Robot-Wearable Conversation Hand-off for Navigation
Dániel Szabó, Aku Visuri, Benjamin Tag, Simo Hosio
TL;DR
The paper addresses cognitive load in indoor navigation by introducing a conversation hand-off that transfers a CA from a stationary robot to a wearable. The system uses a local server architecture with Mimic 3 for TTS, Whisper for ASR, and RASA for dialogue, evaluated in a within-subject study with $N=24$ participants across Robot-Only, Wearable-Only, and Hand-off conditions on a university campus. Results show wearable embodiment is preferred, the hand-off is engaging, and there are no significant navigation-performance gains, with mean task times of $146.4$ s and average response times of $2.89$ s (robot), $4.26$ s (watch), and $3.96$ s (hand-off).
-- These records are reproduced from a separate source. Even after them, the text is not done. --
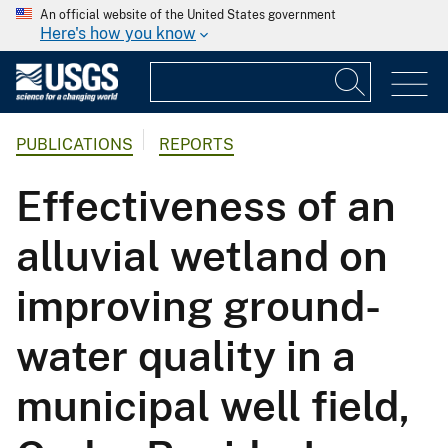
An official website of the United States government
Here's how you know
PUBLICATIONS
REPORTS
Effectiveness of an
alluvial wetland on
improving ground-
water quality in a
municipal well field,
Guided by these findings, the paper yields design considerations for shared voice/state, explicit triggers, and using the robot as an attention anchor to support cognitive augmentation through multi-embodiment public AI assistants.
Abstract
Navigating large and complex indoor environments, such as universities, airports, and hospitals, can be cognitively demanding and requires attention and effort. While mobile applications provide convenient navigation support, they occupy the user's hands and visual attention, limiting natural interaction. In this paper, we explore conversation hand-off as a method for multi-device indoor navigation, where a Conversational Agent (CA) transitions seamlessly from a stationary social robot to a wearable device. We evaluated robot-only, wearable-only, and robot-to-wearable hand-off in a university campus setting using a within-subjects design with N=24 participants. We find that conversation hand-off is experienced as engaging, even though no performance benefits were observed, and most preferred using the wearable-only system. Our findings suggest that the design of such re-embodied assistants should maintain a shared voice and state across embodiments. We demonstrate how conversational hand-offs can bridge cognitive and physical transitions, enriching human interaction with embodied AI.